◆ What to do ◆
Using the records below, write out only the lines from the line containing "capaz de visibilizar y sanar heridas en una" up to and including the line containing "Dinozor Baskılı", exactly, with no pictures.

(Page-level text extractions)
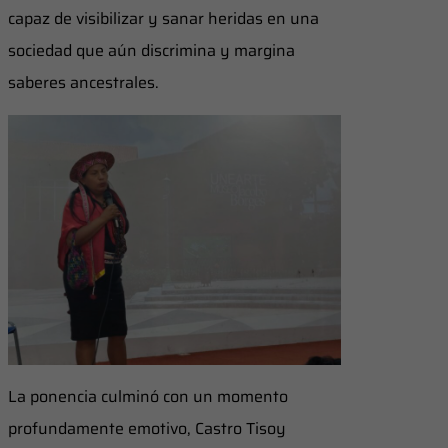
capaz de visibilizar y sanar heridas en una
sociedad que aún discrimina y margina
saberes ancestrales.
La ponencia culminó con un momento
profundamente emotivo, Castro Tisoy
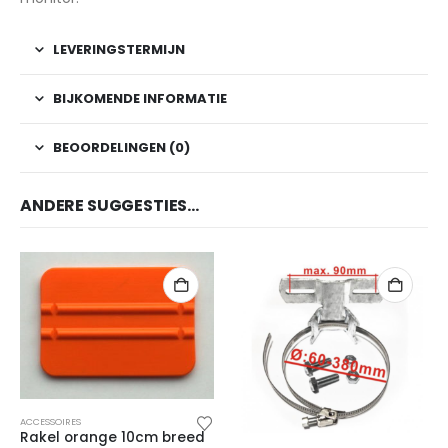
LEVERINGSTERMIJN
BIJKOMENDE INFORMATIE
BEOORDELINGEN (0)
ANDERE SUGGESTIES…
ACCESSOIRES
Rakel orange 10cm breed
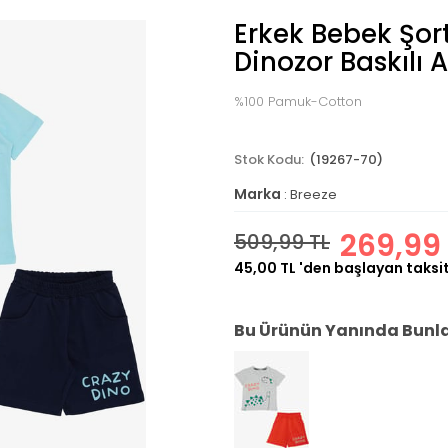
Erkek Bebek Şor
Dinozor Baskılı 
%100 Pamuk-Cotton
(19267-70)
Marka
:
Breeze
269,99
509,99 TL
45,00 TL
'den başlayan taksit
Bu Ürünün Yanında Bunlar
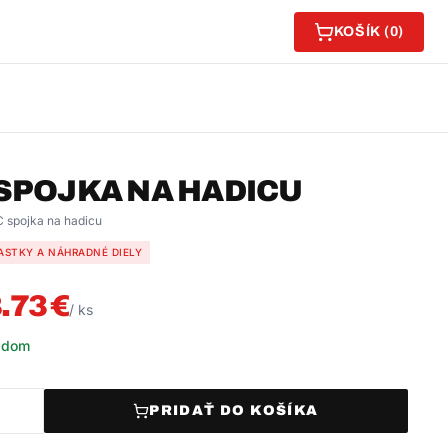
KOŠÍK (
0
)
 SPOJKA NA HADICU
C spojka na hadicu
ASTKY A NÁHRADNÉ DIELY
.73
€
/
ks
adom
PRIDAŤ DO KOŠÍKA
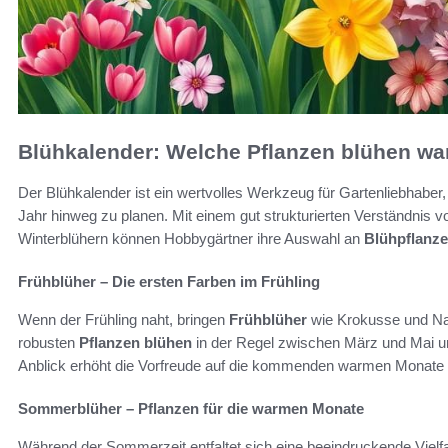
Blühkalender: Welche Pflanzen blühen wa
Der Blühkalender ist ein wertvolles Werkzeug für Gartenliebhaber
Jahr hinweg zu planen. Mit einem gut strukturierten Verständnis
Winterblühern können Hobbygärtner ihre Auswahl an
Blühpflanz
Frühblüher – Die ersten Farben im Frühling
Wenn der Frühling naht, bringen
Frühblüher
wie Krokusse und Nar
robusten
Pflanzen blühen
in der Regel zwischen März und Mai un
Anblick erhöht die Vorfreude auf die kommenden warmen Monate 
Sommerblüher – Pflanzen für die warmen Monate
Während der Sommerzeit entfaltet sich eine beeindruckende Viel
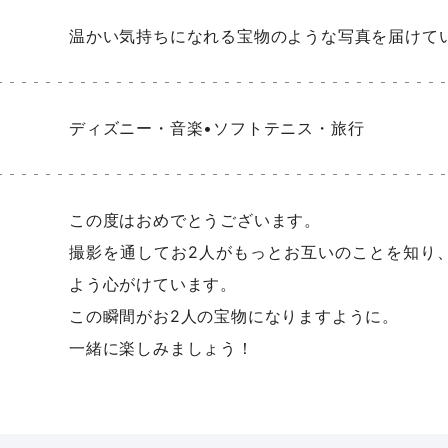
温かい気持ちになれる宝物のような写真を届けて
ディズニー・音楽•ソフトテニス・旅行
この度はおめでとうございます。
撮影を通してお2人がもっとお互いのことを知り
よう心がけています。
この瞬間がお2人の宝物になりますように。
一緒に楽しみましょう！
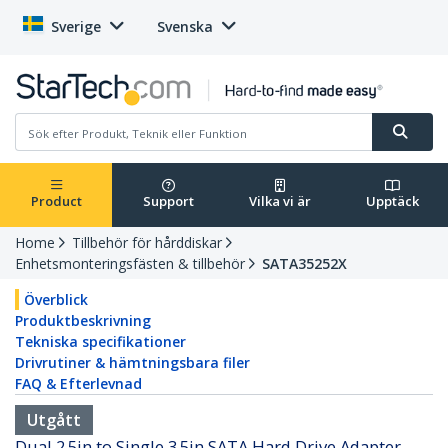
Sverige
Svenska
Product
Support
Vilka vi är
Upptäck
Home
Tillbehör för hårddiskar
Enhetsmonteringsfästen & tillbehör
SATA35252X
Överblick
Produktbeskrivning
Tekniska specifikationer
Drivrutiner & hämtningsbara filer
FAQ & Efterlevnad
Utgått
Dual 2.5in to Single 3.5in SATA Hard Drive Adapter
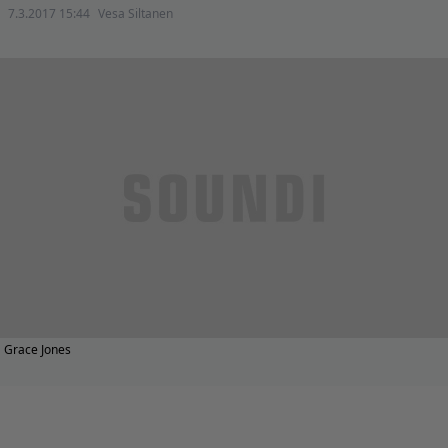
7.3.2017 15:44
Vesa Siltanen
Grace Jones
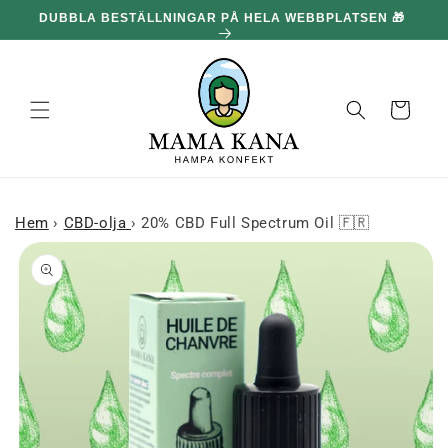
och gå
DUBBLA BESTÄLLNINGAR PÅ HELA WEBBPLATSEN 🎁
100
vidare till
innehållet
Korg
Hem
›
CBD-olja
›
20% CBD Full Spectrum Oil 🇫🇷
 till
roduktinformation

--

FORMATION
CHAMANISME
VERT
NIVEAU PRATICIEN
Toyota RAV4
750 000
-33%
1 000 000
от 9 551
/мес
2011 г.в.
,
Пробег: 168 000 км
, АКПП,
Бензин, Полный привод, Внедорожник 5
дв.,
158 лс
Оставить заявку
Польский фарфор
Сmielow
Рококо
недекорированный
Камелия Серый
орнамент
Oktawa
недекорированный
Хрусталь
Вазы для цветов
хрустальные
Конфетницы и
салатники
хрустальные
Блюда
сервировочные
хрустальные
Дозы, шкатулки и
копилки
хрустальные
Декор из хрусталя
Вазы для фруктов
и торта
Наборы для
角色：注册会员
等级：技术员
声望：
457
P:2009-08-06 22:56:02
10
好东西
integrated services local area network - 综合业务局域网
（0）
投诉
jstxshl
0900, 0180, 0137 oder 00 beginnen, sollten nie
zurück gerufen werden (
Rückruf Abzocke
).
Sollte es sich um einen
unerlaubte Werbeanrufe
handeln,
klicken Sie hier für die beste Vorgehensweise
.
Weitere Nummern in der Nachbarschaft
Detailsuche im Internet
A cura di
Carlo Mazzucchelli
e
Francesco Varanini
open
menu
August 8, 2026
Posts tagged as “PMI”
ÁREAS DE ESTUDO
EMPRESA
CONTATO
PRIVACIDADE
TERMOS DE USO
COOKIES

◆ Expected answer ◆
capaz de visibilizar y sanar heridas en una
sociedad que aún discrimina y margina
saberes ancestrales.
La ponencia culminó con un momento
profundamente emotivo, Castro Tisoy
LEVERINGSTERMIJN
BIJKOMENDE INFORMATIE
BEOORDELINGEN (0)
ANDERE SUGGESTIES…
ACCESSOIRES
Rakel orange 10cm breed
Erkek Bebek Şor
Dinozor Baskılı 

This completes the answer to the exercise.